Transcribed page contents
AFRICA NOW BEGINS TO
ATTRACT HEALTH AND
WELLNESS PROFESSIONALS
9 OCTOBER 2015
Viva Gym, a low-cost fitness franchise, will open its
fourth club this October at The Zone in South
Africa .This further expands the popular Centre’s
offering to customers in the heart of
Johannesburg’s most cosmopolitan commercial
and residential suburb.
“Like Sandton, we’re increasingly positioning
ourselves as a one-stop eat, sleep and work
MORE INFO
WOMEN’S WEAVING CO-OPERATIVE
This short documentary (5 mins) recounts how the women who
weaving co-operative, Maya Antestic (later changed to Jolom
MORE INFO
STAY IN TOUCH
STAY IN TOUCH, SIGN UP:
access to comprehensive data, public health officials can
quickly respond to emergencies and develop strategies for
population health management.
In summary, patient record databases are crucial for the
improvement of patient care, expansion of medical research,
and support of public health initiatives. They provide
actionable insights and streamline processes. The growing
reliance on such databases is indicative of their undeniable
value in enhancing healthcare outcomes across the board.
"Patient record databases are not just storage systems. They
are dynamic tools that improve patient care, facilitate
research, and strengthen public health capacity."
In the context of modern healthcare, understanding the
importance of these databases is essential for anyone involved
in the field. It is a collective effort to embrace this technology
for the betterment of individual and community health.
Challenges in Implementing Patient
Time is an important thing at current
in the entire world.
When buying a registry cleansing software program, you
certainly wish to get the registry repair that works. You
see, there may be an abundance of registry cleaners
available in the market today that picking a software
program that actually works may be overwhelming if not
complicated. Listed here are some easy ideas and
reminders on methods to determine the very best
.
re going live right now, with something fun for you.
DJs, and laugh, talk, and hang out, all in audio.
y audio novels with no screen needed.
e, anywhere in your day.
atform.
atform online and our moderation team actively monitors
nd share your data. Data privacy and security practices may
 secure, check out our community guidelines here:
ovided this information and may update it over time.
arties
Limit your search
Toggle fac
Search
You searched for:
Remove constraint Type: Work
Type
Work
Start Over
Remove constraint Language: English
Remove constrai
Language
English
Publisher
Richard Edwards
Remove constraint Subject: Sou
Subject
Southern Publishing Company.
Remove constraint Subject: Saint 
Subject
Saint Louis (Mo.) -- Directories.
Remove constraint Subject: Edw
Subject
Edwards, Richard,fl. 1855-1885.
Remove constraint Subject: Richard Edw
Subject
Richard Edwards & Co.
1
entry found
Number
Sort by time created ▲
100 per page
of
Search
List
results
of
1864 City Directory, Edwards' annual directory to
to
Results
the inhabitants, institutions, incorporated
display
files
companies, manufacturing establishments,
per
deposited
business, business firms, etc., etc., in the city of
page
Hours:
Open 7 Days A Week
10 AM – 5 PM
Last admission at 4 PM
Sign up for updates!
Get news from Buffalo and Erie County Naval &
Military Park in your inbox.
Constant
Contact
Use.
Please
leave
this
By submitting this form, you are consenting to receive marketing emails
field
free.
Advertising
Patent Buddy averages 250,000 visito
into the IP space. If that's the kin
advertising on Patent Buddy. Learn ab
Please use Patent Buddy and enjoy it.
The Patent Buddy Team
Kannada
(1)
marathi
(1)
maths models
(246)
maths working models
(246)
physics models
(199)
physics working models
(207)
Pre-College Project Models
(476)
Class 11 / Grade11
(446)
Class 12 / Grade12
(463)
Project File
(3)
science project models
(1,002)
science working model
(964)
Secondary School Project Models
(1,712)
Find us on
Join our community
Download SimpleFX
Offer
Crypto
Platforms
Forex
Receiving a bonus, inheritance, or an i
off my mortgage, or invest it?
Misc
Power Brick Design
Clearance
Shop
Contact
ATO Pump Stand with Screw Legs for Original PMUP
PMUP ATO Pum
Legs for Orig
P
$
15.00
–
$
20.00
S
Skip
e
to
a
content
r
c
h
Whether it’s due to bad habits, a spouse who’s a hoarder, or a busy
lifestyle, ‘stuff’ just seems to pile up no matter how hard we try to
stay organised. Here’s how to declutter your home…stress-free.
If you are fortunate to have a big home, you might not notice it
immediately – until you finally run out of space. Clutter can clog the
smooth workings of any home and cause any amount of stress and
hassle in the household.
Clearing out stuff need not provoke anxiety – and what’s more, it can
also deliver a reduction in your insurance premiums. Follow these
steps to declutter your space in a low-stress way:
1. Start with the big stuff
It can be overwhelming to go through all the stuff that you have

• [TASK TO COMPLETE]
Down to the last line, copy the entries above exactly.

• [RESULT]
AFRICA NOW BEGINS TO
ATTRACT HEALTH AND
WELLNESS PROFESSIONALS
9 OCTOBER 2015
Viva Gym, a low-cost fitness franchise, will open its
fourth club this October at The Zone in South
Africa .This further expands the popular Centre’s
offering to customers in the heart of
Johannesburg’s most cosmopolitan commercial
and residential suburb.
“Like Sandton, we’re increasingly positioning
ourselves as a one-stop eat, sleep and work
MORE INFO
WOMEN’S WEAVING CO-OPERATIVE
This short documentary (5 mins) recounts how the women who
weaving co-operative, Maya Antestic (later changed to Jolom
MORE INFO
STAY IN TOUCH
STAY IN TOUCH, SIGN UP:
access to comprehensive data, public health officials can
quickly respond to emergencies and develop strategies for
population health management.
In summary, patient record databases are crucial for the
improvement of patient care, expansion of medical research,
and support of public health initiatives. They provide
actionable insights and streamline processes. The growing
reliance on such databases is indicative of their undeniable
value in enhancing healthcare outcomes across the board.
"Patient record databases are not just storage systems. They
are dynamic tools that improve patient care, facilitate
research, and strengthen public health capacity."
In the context of modern healthcare, understanding the
importance of these databases is essential for anyone involved
in the field. It is a collective effort to embrace this technology
for the betterment of individual and community health.
Challenges in Implementing Patient
Time is an important thing at current
in the entire world.
When buying a registry cleansing software program, you
certainly wish to get the registry repair that works. You
see, there may be an abundance of registry cleaners
available in the market today that picking a software
program that actually works may be overwhelming if not
complicated. Listed here are some easy ideas and
reminders on methods to determine the very best
.
re going live right now, with something fun for you.
DJs, and laugh, talk, and hang out, all in audio.
y audio novels with no screen needed.
e, anywhere in your day.
atform.
atform online and our moderation team actively monitors
nd share your data. Data privacy and security practices may
 secure, check out our community guidelines here:
ovided this information and may update it over time.
arties
Limit your search
Toggle fac
Search
You searched for:
Remove constraint Type: Work
Type
Work
Start Over
Remove constraint Language: English
Remove constrai
Language
English
Publisher
Richard Edwards
Remove constraint Subject: Sou
Subject
Southern Publishing Company.
Remove constraint Subject: Saint 
Subject
Saint Louis (Mo.) -- Directories.
Remove constraint Subject: Edw
Subject
Edwards, Richard,fl. 1855-1885.
Remove constraint Subject: Richard Edw
Subject
Richard Edwards & Co.
1
entry found
Number
Sort by time created ▲
100 per page
of
Search
List
results
of
1864 City Directory, Edwards' annual directory to
to
Results
the inhabitants, institutions, incorporated
display
files
companies, manufacturing establishments,
per
deposited
business, business firms, etc., etc., in the city of
page
Hours:
Open 7 Days A Week
10 AM – 5 PM
Last admission at 4 PM
Sign up for updates!
Get news from Buffalo and Erie County Naval &
Military Park in your inbox.
Constant
Contact
Use.
Please
leave
this
By submitting this form, you are consenting to receive marketing emails
field
free.
Advertising
Patent Buddy averages 250,000 visito
into the IP space. If that's the kin
advertising on Patent Buddy. Learn ab
Please use Patent Buddy and enjoy it.
The Patent Buddy Team
Kannada
(1)
marathi
(1)
maths models
(246)
maths working models
(246)
physics models
(199)
physics working models
(207)
Pre-College Project Models
(476)
Class 11 / Grade11
(446)
Class 12 / Grade12
(463)
Project File
(3)
science project models
(1,002)
science working model
(964)
Secondary School Project Models
(1,712)
Find us on
Join our community
Download SimpleFX
Offer
Crypto
Platforms
Forex
Receiving a bonus, inheritance, or an i
off my mortgage, or invest it?
Misc
Power Brick Design
Clearance
Shop
Contact
ATO Pump Stand with Screw Legs for Original PMUP
PMUP ATO Pum
Legs for Orig
P
$
15.00
–
$
20.00
S
Skip
e
to
a
content
r
c
h
Whether it’s due to bad habits, a spouse who’s a hoarder, or a busy
lifestyle, ‘stuff’ just seems to pile up no matter how hard we try to
stay organised. Here’s how to declutter your home…stress-free.
If you are fortunate to have a big home, you might not notice it
immediately – until you finally run out of space. Clutter can clog the
smooth workings of any home and cause any amount of stress and
hassle in the household.
Clearing out stuff need not provoke anxiety – and what’s more, it can
also deliver a reduction in your insurance premiums. Follow these
steps to declutter your space in a low-stress way:
1. Start with the big stuff
It can be overwhelming to go through all the stuff that you have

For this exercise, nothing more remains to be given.